We toasted ourselves HARD last weekend and Monday morning woke to a new resolution. We stopped soccer because the kids are really digging karate right now and I can’t be in 2 places at one time, sanely that is. We vowed no more extra long, extra extended workouts on Sundays…no matter what we’re training for! The kids were too tired for us and we were too tired to enjoy them. Axel begged me to play basketball with him last Sunday and I was just too tired from all of my RUSHING around that I thought was so important. I played, but I didn’t enjoy. It caused extreme mommy guilt. No more.

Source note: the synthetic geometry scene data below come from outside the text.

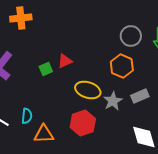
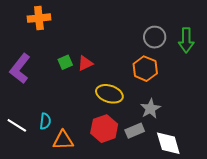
green square: (46, 69) -> (65, 62), moved
gray rectangle: (140, 96) -> (135, 131), moved
gray star: (113, 101) -> (150, 109), moved

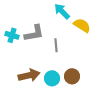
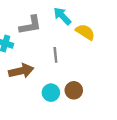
gray L-shape: (34, 33) -> (30, 25), moved
brown arrow: (29, 75) -> (21, 71), moved

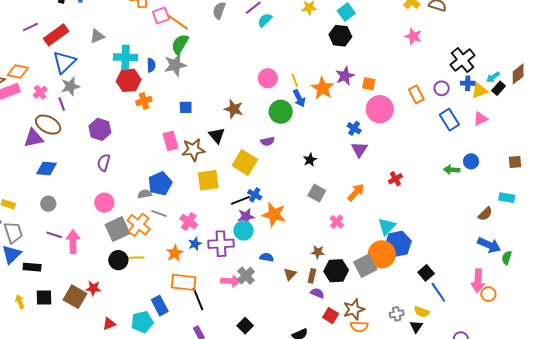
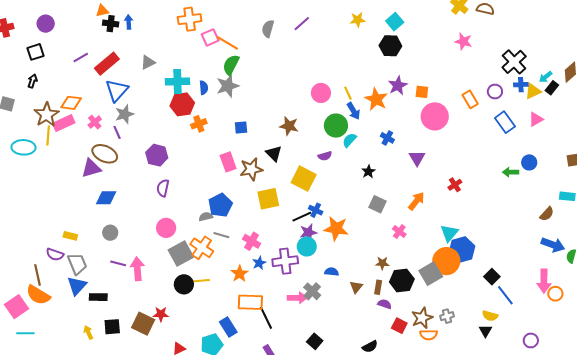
cyan semicircle: (265, 20) -> (349, 140), moved
blue cross: (354, 128) -> (387, 138), moved
gray cross: (397, 314) -> (447, 316), moved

And hey, it’s going to be 10 degrees here soon so we will be forced to maintain our commitment to slowing down…because really, rushing around in 10 degrees is just plain cold!
Stay slow and sanity will follow…at least that’s what I’m hoping for xoxo
I have the same mommy guilt. Is it pathetic to feel too tired to read your kid books at bedtime? Or normal sometimes? I think it’s about balance, don’t you?! Knowing what we have to do that day or that weekend and planning our energy consumption or storage accordingly. It won’t always be perfect, but if we’re aware and proactive I think the results will be profound. And, less guilt, more fun. We’ve got to enjoy our time with these kids. It’s flying by and I want no regrets. Thanks for your wonderful comment, Wy! Big love.